### WHAT TO PRODUCE
Report each line of the listing below that holds "coverage".

### SOURCE MATERIAL
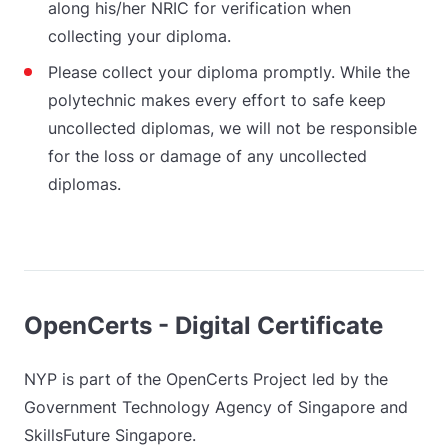
along his/her NRIC for verification when
collecting your diploma.
Please collect your diploma promptly. While the
polytechnic makes every effort to safe keep
uncollected diplomas, we will not be responsible
for the loss or damage of any uncollected
diplomas.
OpenCerts - Digital Certificate
NYP is part of the OpenCerts Project led by the
Government Technology Agency of Singapore and
SkillsFuture Singapore.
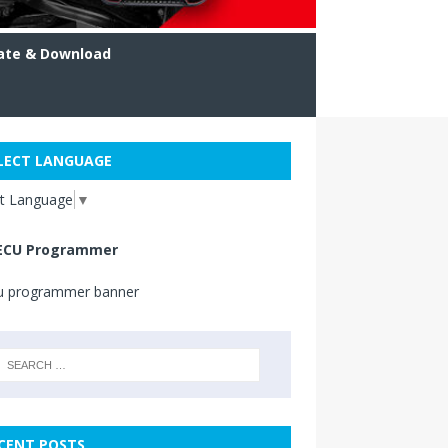
ate & Download
LECT LANGUAGE
ct Language
▼
ECU Programmer
CENT POSTS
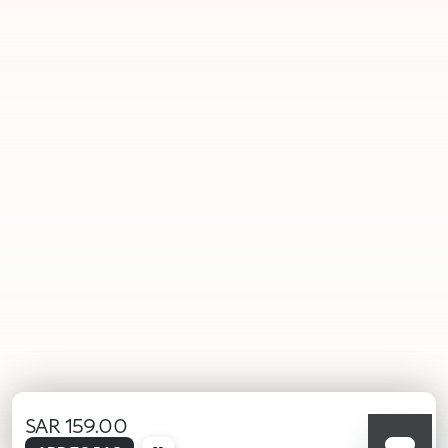
SAR 159.00
selected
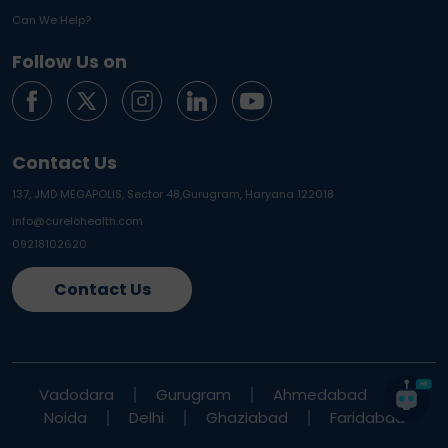
Can We Help?
Follow Us on
Contact Us
137, JMD MEGAPOLIS, Sector 48,
Gurugram, Haryana 122018
info@curelohealth.com
09218102620
Contact Us
Vadodara
Gurugram
Ahmedabad
Noida
Delhi
Ghaziabad
Faridabad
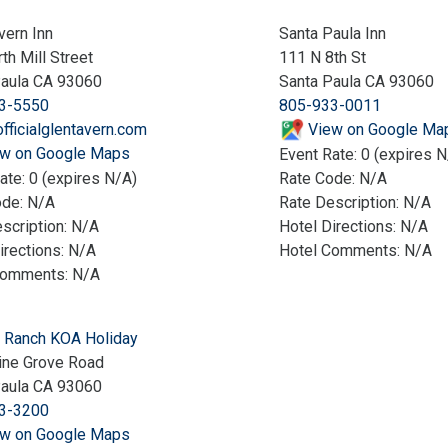
vern Inn
Santa Paula Inn
th Mill Street
111 N 8th St
Paula CA 93060
Santa Paula CA 93060
3-5550
805-933-0011
fficialglentavern.com
View on Google Ma
w on Google Maps
Event Rate: 0 (expires N
ate: 0 (expires N/A)
Rate Code: N/A
ode: N/A
Rate Description: N/A
scription: N/A
Hotel Directions: N/A
irections: N/A
Hotel Comments: N/A
Comments: N/A
 Ranch KOA Holiday
ine Grove Road
Paula CA 93060
3-3200
w on Google Maps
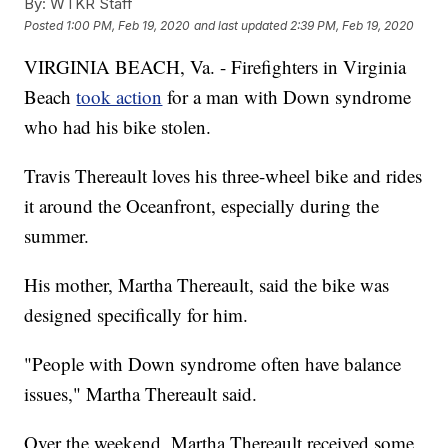
By:
WTKR Staff
Posted
1:00 PM, Feb 19, 2020
and last updated
2:39 PM, Feb 19, 2020
VIRGINIA BEACH, Va. - Firefighters in Virginia
Beach
took action
for a man with Down syndrome
who had his bike stolen.
Travis Thereault loves his three-wheel bike and rides
it around the Oceanfront, especially during the
summer.
His mother, Martha Thereault, said the bike was
designed specifically for him.
"People with Down syndrome often have balance
issues," Martha Thereault said.
Over the weekend, Martha Thereault received some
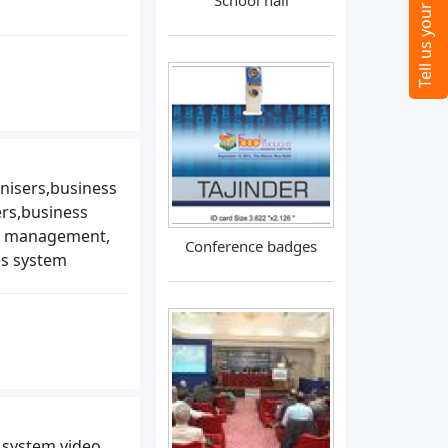
School hall
nisers,business
rs,business
es management,
Conference badges
es system
 system,video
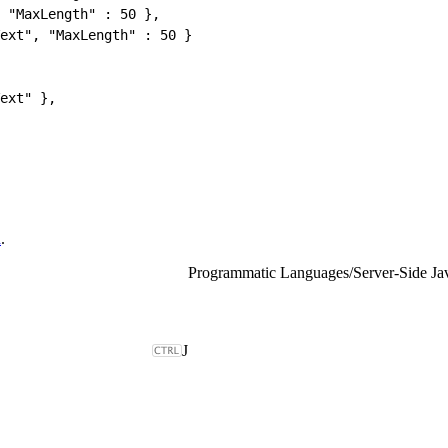
 "MaxLength" : 50 },
ext", "MaxLength" : 50 }
ext" },
d
.
Programmatic Languages
/
Server-Side Ja
J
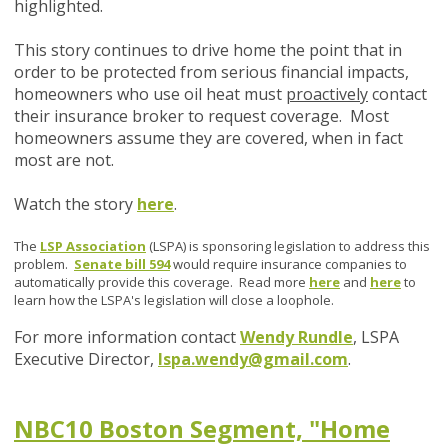
highlighted.
This story continues to drive home the point that in
order to be protected from serious financial impacts,
homeowners who use oil heat must
proactively
contact
their insurance broker to request coverage. Most
homeowners assume they are covered, when in fact
most are not.
Watch the story
here
.
The
LSP Association
(LSPA) is sponsoring legislation to address this
problem.
Senate bill 594
would require insurance companies to
automatically provide this coverage. Read more
here
and
here
to
learn how the LSPA's legislation will close a loophole.
For more information contact
Wendy Rundle
, LSPA
Executive Director,
lspa.wendy@gmail.com
.
NBC10 Boston Segment, "Home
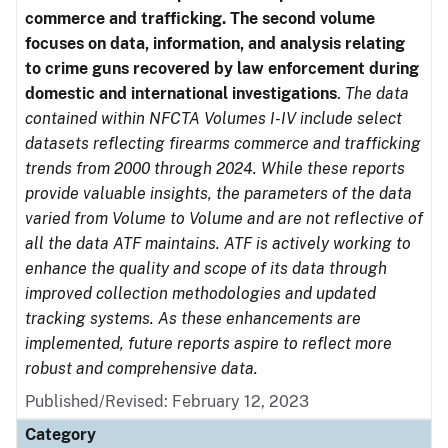
commerce and trafficking. The second volume
focuses on data, information, and analysis relating
to crime guns recovered by law enforcement during
domestic and international investigations
.
The data
contained within NFCTA Volumes I-IV include select
datasets reflecting firearms commerce and trafficking
trends from 2000 through 2024. While these reports
provide valuable insights, the parameters of the data
varied from Volume to Volume and are not reflective of
all the data ATF maintains. ATF is actively working to
enhance the quality and scope of its data through
improved collection methodologies and updated
tracking systems. As these enhancements are
implemented, future reports aspire to reflect more
robust and comprehensive data.
Published/Revised: February 12, 2023
Category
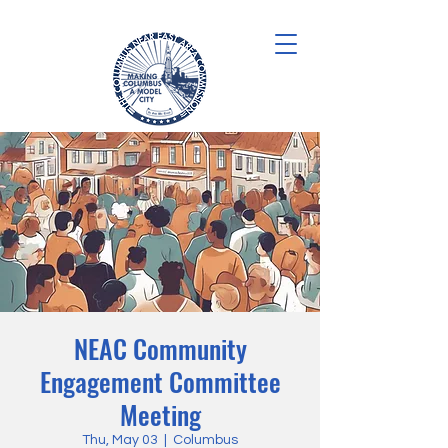
NEAC Community
Engagement Committee
Meeting
Thu, May 03
  |  
Columbus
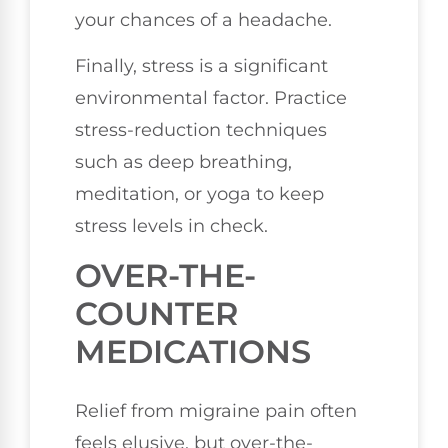
your chances of a headache.
Finally, stress is a significant
environmental factor. Practice
stress-reduction techniques
such as deep breathing,
meditation, or yoga to keep
stress levels in check.
OVER-THE-
COUNTER
MEDICATIONS
Relief from migraine pain often
feels elusive, but over-the-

### THE COMPLETED TASK
their insurance broker to request coverage. Most
automatically provide this coverage. Read more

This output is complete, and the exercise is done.